Despite the lack of available studies on the PBM effects on the COVID-19, but it is assumed that the PBM may be a helpful adjunctive treatment in management of the COVID-19 disease. PBM can reduce the lung edema, neutrophil influx and promote the regeneration of the lung tissue and better oxygenation for all the related organs. Infra-red lasers are recommended because of their higher ability for penetration into the lung tissue. Dosimetry of 6.5–7.5 J/cm2 energy density is suitable for the red lasers and an amount of 9.5–10.5 J/cm2 is a suitable dose for the infra-red lasers. Continous mode irradiation at different points of the respiratory system may be helpful in management of the COVID-19 pneumonia. PBM may be used as a preventive approach in the high -risk patients who could receive pre-treatment PBM while being still at a relatively mild stage of the disease. Also, PBM may be considered as a therapeutic approach in the hospitalized patients before their condition worsens sufficiently to require the ICU admission.

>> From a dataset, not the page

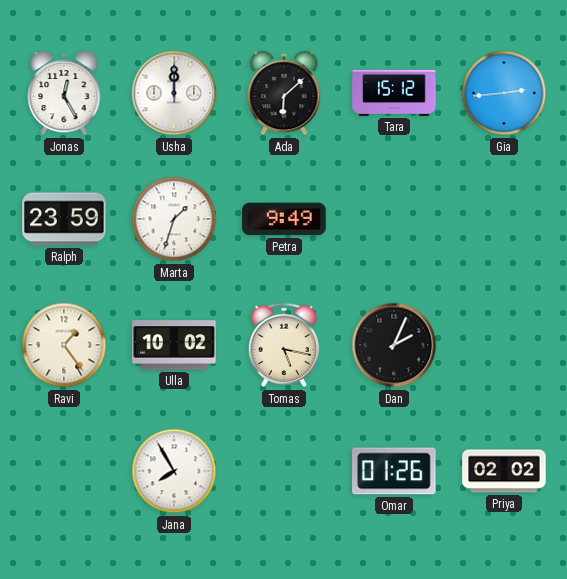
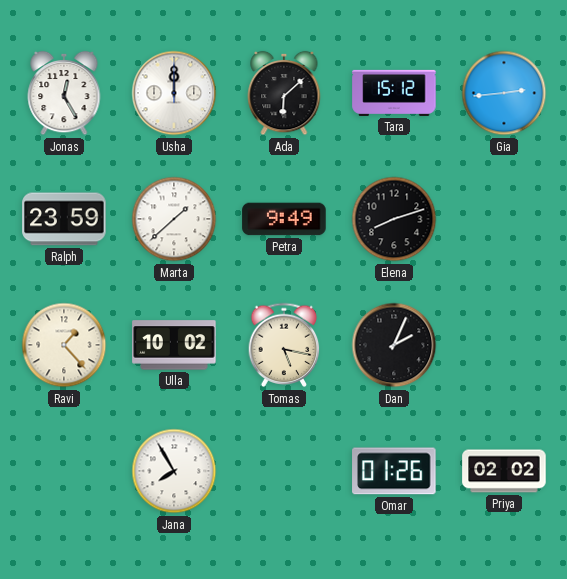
Marta: 1:33 -> 1:38
Elena: none -> 8:12
Ravi: 1:24 -> 1:23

Therefore, randomized clinical trials should be carried out on the PBM effects for the COVID-19 disease, and indeed some have already been started in various parts of the world.

Funding

This research did not receive any specific grant from funding agencies in the public, commercial, or not-for-profit sectors.

Declaration of Competing Interest

The authors declare that they have no known competing financial interests or personal relationships that could have appeared to influence the work reported in this paper.